> [What the exercise asks]:
From the records beneath, determine how many lines contain "мереж" and report only that figure.

> [Records from a dataset]:
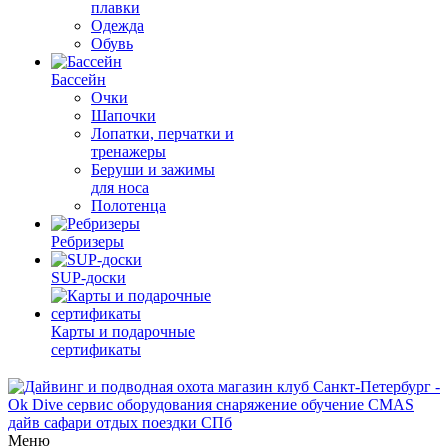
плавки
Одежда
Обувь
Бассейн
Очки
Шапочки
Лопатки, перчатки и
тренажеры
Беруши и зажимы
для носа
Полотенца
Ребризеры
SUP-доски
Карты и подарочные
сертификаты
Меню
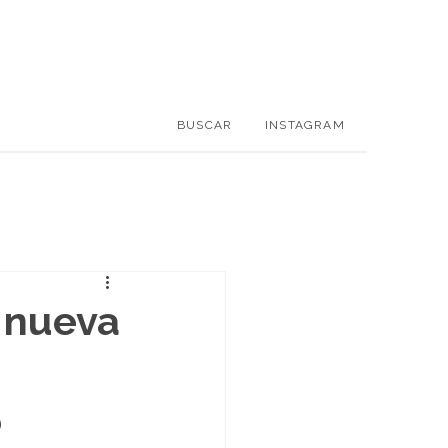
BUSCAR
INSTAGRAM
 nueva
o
==
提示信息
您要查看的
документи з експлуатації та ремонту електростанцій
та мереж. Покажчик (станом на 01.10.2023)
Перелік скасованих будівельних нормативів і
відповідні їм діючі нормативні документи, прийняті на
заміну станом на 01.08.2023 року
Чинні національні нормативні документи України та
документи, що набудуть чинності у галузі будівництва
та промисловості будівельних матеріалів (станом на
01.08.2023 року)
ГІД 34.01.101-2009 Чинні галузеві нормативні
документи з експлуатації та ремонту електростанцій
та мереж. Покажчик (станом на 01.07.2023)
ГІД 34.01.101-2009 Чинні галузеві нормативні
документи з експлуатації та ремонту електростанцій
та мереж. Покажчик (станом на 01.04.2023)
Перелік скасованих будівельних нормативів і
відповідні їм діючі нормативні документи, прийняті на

> [Output]:
3